◆ YOUR GOAL
Pick each line containing the word "سایت" out of the data below.

Extracted page text data
• • •
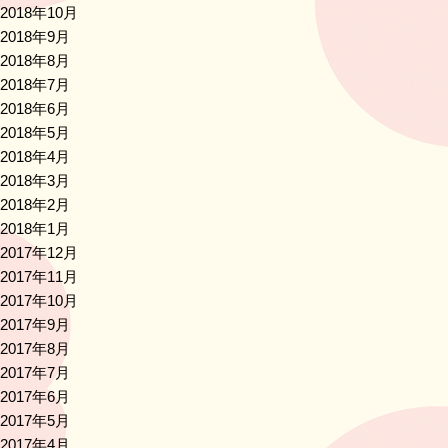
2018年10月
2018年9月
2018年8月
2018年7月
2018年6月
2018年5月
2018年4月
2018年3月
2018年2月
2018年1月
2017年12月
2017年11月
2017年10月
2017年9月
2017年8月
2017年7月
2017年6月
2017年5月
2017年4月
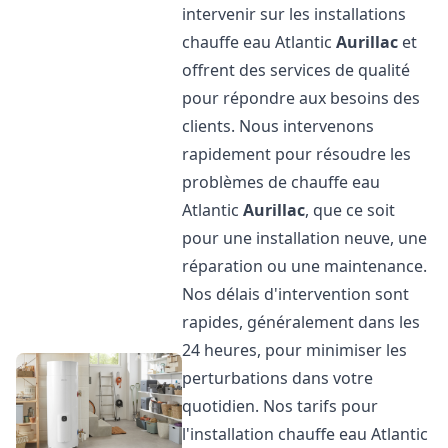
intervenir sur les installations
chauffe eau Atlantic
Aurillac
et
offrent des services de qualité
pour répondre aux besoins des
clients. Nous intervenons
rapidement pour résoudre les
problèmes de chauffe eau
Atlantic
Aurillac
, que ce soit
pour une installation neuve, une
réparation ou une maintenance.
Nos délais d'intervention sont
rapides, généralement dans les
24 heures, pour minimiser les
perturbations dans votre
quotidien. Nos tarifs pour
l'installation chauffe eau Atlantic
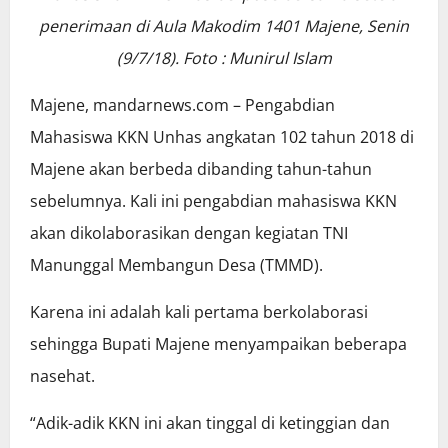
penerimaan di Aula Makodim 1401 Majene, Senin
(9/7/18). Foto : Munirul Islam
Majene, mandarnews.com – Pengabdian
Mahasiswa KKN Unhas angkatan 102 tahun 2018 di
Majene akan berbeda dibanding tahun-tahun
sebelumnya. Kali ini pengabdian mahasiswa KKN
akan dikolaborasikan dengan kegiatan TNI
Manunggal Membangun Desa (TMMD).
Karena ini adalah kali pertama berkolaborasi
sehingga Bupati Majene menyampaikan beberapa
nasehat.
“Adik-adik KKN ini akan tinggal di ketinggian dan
• • •
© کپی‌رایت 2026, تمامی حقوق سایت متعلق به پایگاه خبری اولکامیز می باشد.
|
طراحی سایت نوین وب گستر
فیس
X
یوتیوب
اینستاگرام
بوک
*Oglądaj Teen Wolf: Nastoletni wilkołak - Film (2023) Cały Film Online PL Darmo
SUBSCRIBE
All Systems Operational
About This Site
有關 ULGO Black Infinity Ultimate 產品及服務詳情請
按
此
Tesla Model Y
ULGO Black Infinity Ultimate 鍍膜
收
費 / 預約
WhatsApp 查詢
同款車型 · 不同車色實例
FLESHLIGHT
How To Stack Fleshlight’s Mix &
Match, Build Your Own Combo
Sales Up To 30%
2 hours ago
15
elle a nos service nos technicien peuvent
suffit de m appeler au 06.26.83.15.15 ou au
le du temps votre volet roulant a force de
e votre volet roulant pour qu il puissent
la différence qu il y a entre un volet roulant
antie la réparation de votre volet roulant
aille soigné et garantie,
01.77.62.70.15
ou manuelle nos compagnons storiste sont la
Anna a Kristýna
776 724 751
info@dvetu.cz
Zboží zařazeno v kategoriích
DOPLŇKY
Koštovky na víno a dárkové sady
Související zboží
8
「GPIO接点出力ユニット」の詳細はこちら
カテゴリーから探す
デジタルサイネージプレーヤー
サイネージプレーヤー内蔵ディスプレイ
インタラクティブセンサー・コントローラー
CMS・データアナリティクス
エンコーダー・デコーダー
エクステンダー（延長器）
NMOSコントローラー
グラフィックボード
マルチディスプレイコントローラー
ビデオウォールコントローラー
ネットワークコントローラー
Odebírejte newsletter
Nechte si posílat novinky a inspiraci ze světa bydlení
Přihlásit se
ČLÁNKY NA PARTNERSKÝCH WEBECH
• • •
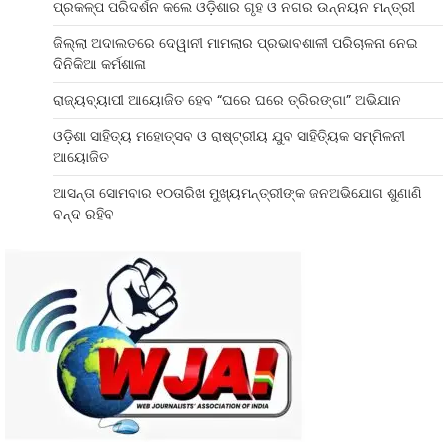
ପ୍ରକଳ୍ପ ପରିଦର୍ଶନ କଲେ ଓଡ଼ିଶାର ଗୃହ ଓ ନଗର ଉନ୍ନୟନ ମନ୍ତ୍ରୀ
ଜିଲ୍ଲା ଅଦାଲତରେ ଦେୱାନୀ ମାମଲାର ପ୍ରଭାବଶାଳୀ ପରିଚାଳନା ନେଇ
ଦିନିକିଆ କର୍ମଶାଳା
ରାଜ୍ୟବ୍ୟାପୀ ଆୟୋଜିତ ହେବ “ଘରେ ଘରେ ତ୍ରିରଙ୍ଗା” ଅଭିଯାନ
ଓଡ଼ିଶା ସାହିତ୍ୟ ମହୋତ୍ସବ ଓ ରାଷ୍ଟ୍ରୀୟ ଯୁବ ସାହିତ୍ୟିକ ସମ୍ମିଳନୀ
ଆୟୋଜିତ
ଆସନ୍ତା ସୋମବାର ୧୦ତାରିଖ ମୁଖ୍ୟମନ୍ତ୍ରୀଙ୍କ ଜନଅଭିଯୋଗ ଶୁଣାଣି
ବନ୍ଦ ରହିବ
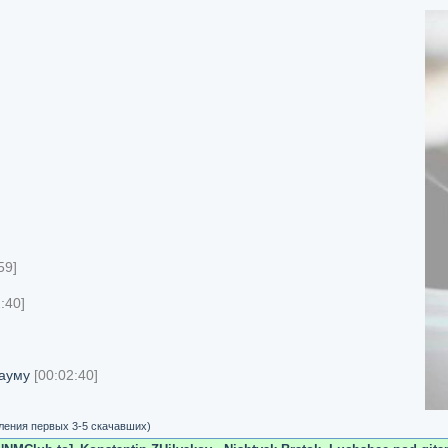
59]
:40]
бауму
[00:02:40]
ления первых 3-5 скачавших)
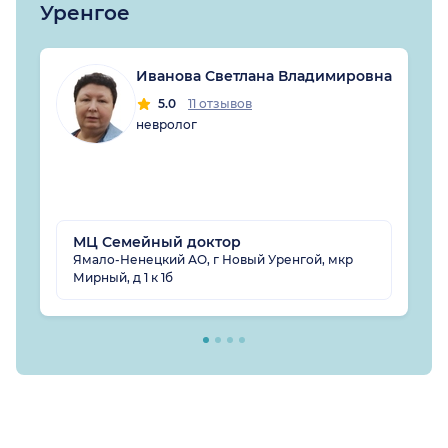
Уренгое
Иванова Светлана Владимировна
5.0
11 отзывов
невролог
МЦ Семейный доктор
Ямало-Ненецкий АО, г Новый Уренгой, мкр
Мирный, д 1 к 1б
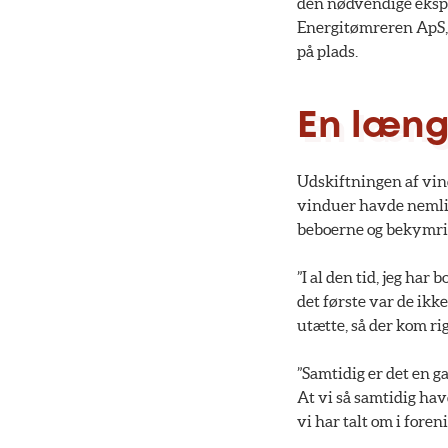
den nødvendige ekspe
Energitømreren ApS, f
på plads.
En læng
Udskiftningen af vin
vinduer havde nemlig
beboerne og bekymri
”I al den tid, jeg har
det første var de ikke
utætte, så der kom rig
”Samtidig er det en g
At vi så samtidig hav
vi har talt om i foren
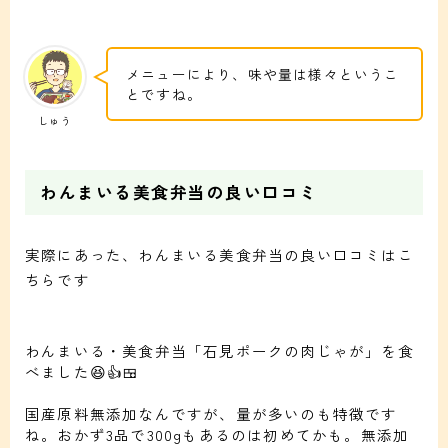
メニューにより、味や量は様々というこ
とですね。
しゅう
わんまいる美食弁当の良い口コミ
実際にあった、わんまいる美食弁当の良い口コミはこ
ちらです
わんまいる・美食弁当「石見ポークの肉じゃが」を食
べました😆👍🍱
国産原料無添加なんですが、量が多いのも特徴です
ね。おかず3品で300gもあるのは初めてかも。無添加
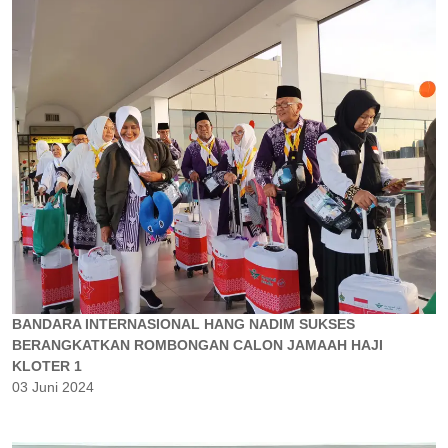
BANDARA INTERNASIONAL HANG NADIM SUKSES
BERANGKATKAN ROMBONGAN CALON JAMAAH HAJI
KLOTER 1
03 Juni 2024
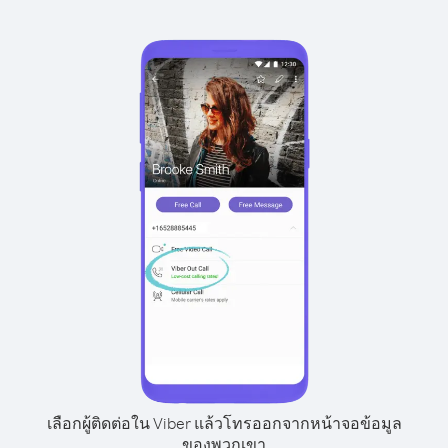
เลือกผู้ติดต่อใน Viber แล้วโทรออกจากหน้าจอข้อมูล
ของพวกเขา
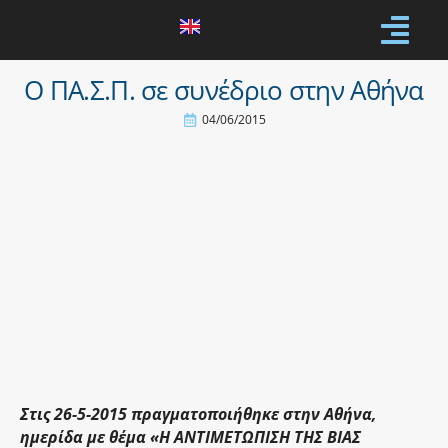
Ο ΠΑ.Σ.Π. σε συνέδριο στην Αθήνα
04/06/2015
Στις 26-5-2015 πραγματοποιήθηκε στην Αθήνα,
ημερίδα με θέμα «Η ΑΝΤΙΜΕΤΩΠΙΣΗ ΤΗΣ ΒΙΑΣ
• • •
◆ RESPONSE AREA
© کپی‌رایت 2026, تمامی حقوق سایت متعلق به پایگاه خبری اولکامیز می باشد.
طراحی سایت نوین وب گستر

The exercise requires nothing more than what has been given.